__PROBLEM REQUIREMENTS__:
Leave the pictures out and restate each entry below word for word.

= Beginning of Section =

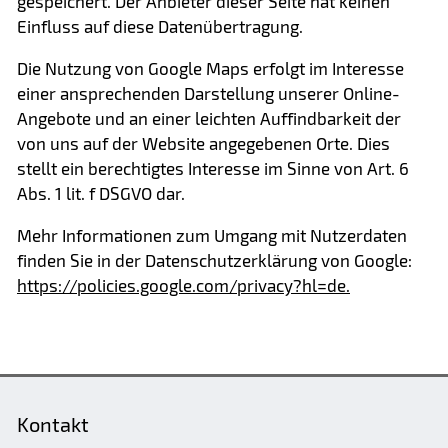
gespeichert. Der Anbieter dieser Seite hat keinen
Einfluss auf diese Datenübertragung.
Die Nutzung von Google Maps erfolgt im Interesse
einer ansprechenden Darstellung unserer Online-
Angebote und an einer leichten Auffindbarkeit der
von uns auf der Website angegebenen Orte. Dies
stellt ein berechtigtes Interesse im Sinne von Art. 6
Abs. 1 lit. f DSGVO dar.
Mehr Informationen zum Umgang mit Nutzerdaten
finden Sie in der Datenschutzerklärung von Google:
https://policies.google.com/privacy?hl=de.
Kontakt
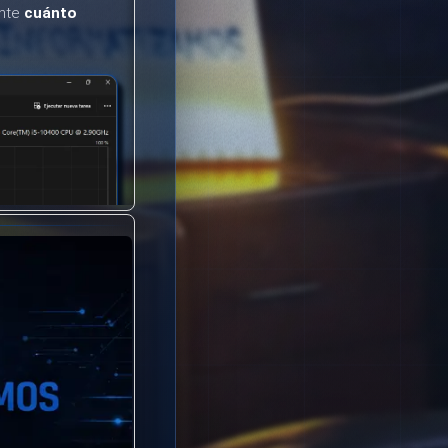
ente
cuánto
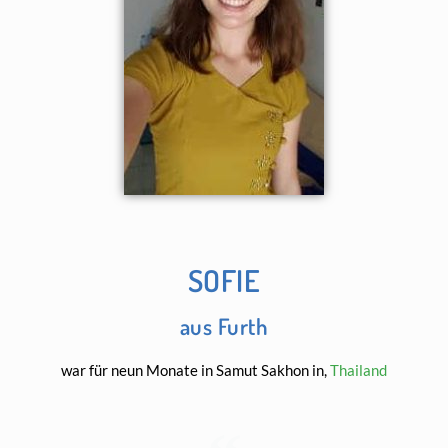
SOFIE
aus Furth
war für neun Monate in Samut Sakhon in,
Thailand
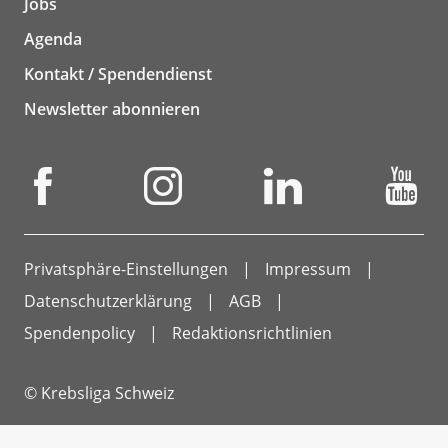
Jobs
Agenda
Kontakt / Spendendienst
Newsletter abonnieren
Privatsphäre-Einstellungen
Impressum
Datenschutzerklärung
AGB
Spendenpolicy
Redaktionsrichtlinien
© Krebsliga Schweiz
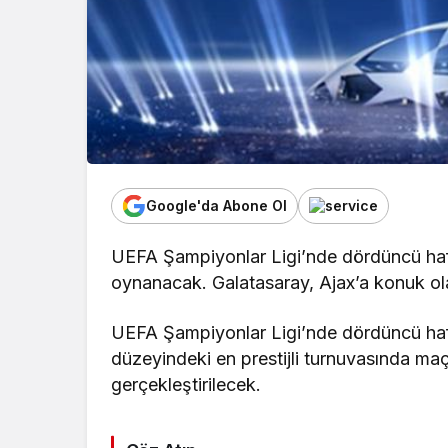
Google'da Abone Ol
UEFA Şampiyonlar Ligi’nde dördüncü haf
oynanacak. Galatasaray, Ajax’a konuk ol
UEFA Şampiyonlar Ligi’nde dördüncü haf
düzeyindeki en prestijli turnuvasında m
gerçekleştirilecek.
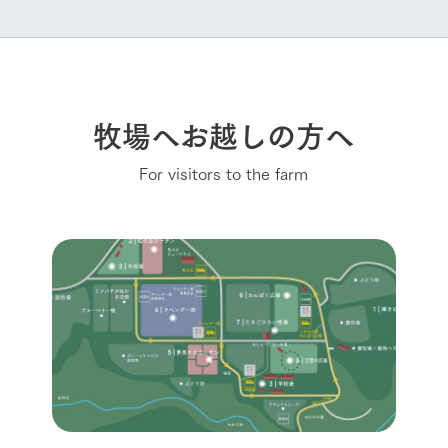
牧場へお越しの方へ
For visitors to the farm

= End of Section =

__SOLUTION TO THIS TASK__:
gespeichert. Der Anbieter dieser Seite hat keinen
Einfluss auf diese Datenübertragung.
Die Nutzung von Google Maps erfolgt im Interesse
einer ansprechenden Darstellung unserer Online-
Angebote und an einer leichten Auffindbarkeit der
von uns auf der Website angegebenen Orte. Dies
stellt ein berechtigtes Interesse im Sinne von Art. 6
Abs. 1 lit. f DSGVO dar.
Mehr Informationen zum Umgang mit Nutzerdaten
finden Sie in der Datenschutzerklärung von Google:
https://policies.google.com/privacy?hl=de.
Kontakt
ente
cuánto
SOFIE
aus Furth
war für neun Monate in Samut Sakhon in,
Thailand
Jobs
Agenda
Kontakt / Spendendienst
Newsletter abonnieren
Privatsphäre-Einstellungen
Impressum
Datenschutzerklärung
AGB
Spendenpolicy
Redaktionsrichtlinien
© Krebsliga Schweiz
Google'da Abone Ol
UEFA Şampiyonlar Ligi’nde dördüncü haf
oynanacak. Galatasaray, Ajax’a konuk ol
UEFA Şampiyonlar Ligi’nde dördüncü haf
düzeyindeki en prestijli turnuvasında m
gerçekleştirilecek.
牧場へお越しの方へ
For visitors to the farm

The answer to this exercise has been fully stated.